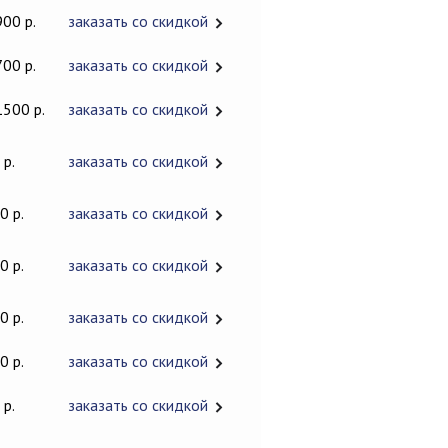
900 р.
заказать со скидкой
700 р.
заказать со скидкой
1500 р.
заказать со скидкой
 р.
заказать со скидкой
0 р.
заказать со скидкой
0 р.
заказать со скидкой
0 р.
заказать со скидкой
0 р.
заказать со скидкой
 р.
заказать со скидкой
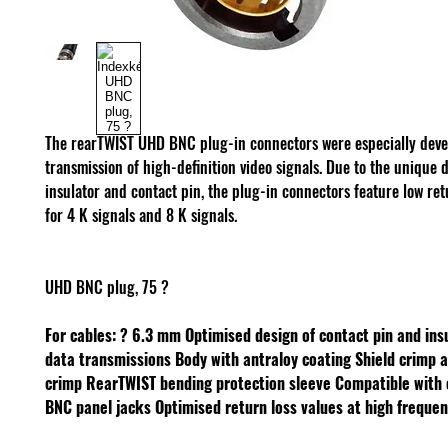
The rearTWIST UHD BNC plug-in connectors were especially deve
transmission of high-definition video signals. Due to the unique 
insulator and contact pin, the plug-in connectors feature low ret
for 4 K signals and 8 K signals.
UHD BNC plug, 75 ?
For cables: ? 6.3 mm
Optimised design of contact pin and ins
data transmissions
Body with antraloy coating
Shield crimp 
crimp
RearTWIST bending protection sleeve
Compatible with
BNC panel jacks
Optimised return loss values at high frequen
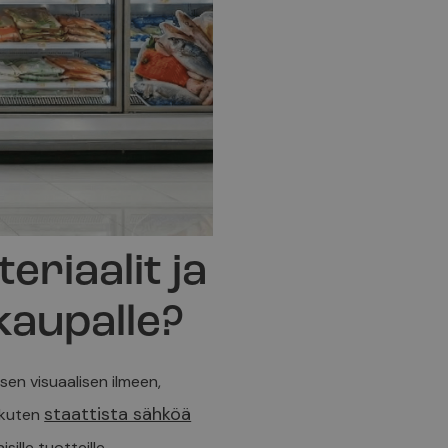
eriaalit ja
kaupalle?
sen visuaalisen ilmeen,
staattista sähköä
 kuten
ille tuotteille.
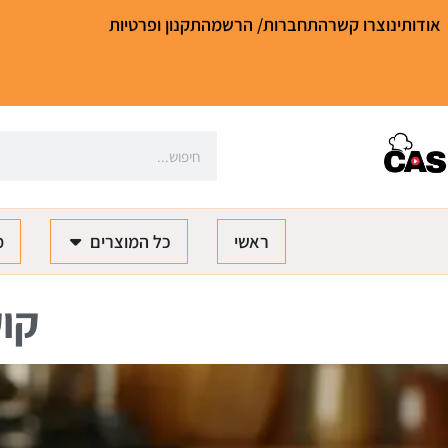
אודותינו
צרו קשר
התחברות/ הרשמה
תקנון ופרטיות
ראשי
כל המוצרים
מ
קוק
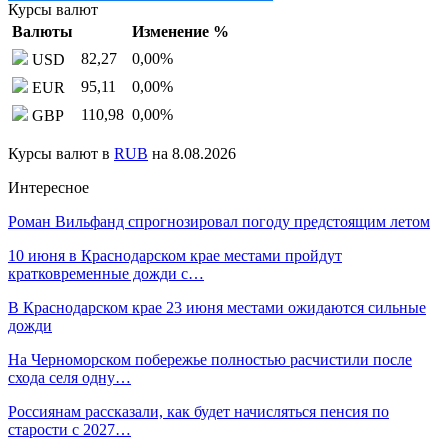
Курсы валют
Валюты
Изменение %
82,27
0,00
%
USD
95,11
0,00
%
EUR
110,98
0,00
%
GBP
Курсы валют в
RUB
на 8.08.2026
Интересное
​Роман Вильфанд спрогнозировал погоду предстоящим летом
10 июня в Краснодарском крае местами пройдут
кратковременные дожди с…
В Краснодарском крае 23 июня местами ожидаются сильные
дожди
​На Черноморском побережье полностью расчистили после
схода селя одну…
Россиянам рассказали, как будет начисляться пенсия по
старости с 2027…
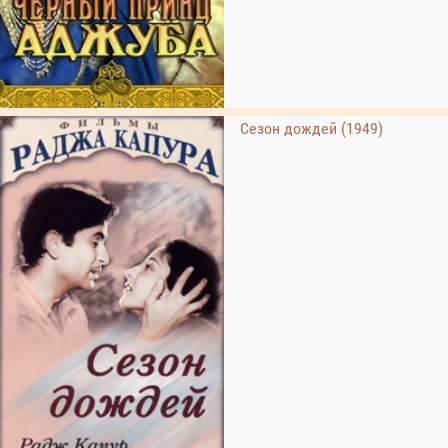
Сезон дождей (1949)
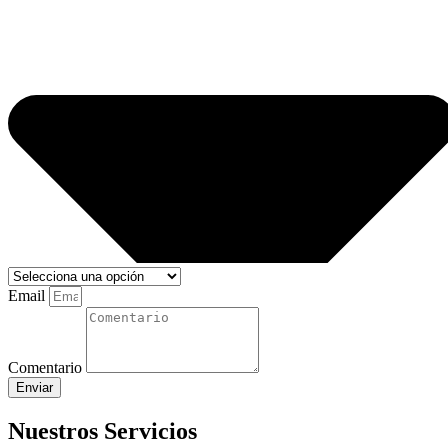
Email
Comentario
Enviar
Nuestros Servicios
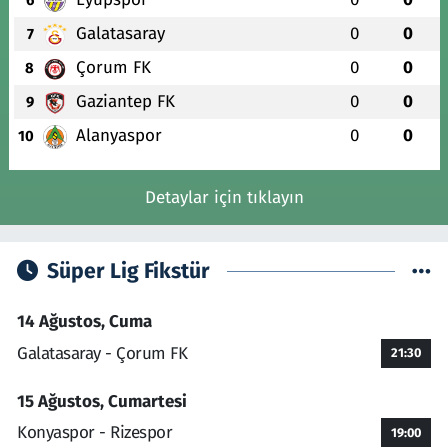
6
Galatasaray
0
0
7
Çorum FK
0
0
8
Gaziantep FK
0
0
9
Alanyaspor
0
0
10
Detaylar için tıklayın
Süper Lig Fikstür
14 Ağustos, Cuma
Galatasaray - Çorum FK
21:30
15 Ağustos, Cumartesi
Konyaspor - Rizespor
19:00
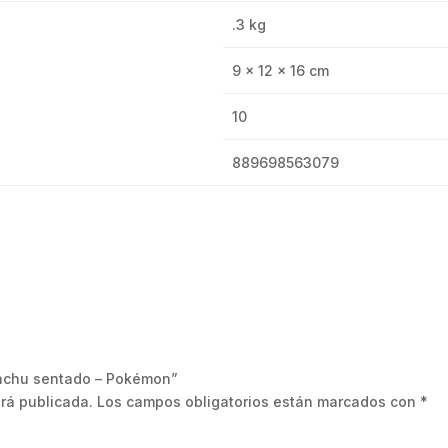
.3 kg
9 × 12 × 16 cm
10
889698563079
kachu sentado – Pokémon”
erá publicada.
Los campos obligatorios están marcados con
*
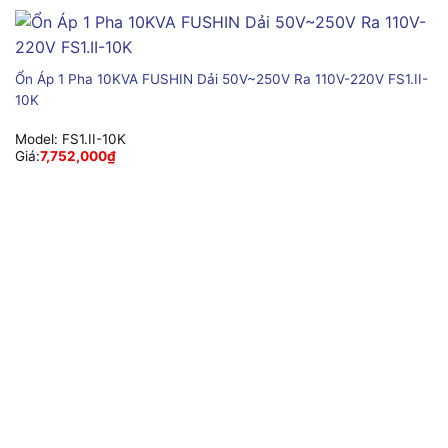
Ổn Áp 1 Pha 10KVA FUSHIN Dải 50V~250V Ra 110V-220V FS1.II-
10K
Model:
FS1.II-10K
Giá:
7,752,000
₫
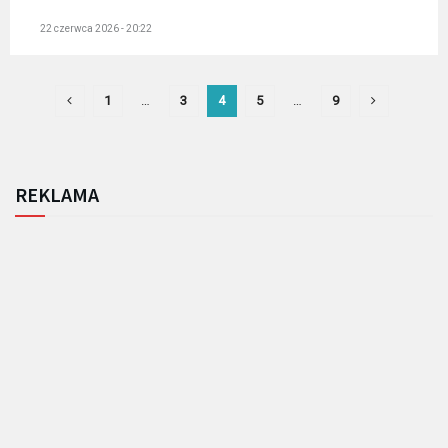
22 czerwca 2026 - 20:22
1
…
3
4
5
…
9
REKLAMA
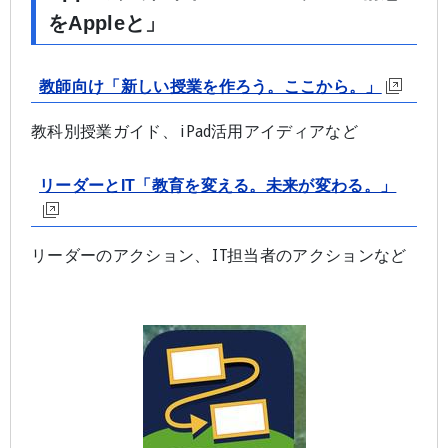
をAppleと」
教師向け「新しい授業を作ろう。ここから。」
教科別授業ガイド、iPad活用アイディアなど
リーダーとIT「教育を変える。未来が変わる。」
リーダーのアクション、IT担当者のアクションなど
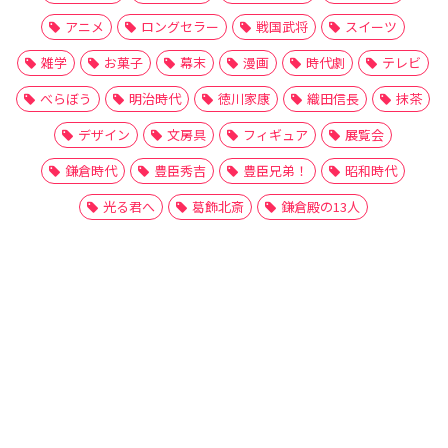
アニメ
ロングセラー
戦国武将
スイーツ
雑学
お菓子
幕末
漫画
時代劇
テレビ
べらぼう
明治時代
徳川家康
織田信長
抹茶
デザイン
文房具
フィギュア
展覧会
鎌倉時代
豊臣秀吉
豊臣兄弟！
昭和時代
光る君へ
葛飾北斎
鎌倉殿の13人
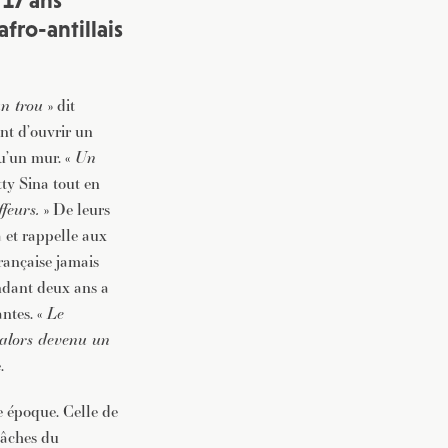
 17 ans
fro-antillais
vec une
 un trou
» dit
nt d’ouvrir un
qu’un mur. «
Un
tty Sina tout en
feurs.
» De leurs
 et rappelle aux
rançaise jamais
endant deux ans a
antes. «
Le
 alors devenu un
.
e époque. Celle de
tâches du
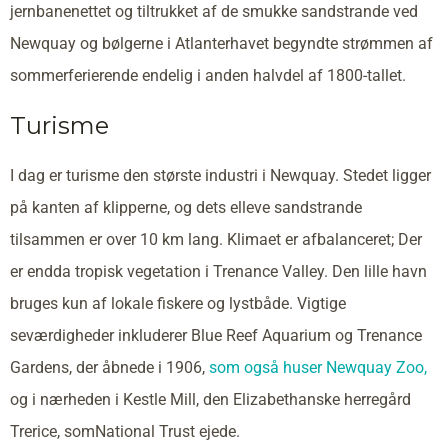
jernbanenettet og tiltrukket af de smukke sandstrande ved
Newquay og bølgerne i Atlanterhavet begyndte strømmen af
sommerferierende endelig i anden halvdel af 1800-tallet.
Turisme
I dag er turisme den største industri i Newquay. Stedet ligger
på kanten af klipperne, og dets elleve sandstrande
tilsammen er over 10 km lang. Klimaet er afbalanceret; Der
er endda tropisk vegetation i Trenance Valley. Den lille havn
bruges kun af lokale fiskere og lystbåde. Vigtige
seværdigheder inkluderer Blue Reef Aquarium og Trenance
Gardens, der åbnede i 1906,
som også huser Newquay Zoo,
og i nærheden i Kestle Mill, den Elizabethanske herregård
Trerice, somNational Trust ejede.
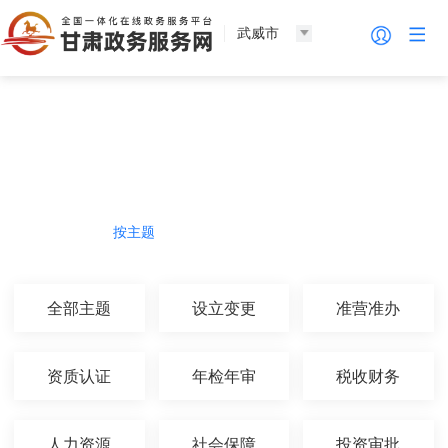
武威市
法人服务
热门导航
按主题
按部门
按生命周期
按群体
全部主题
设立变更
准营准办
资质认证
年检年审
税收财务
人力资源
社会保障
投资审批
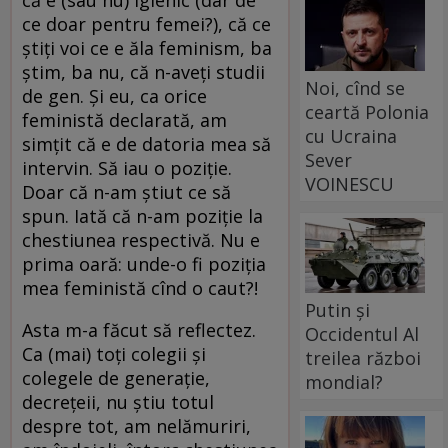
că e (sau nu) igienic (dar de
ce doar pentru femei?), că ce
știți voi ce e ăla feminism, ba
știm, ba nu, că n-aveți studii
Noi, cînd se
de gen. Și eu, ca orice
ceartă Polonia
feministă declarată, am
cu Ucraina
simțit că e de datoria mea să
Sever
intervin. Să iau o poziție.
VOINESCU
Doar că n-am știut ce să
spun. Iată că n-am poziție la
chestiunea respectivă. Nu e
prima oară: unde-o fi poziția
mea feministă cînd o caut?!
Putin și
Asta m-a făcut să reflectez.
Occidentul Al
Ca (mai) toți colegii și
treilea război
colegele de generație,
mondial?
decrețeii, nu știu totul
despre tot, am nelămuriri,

## EXERCISE AIM
Filter the data above down to lines with the word "high", and copy them.

## TASK RESULT
transmission of high-definition video signals. Due to the unique 
Optimised return loss values at high frequen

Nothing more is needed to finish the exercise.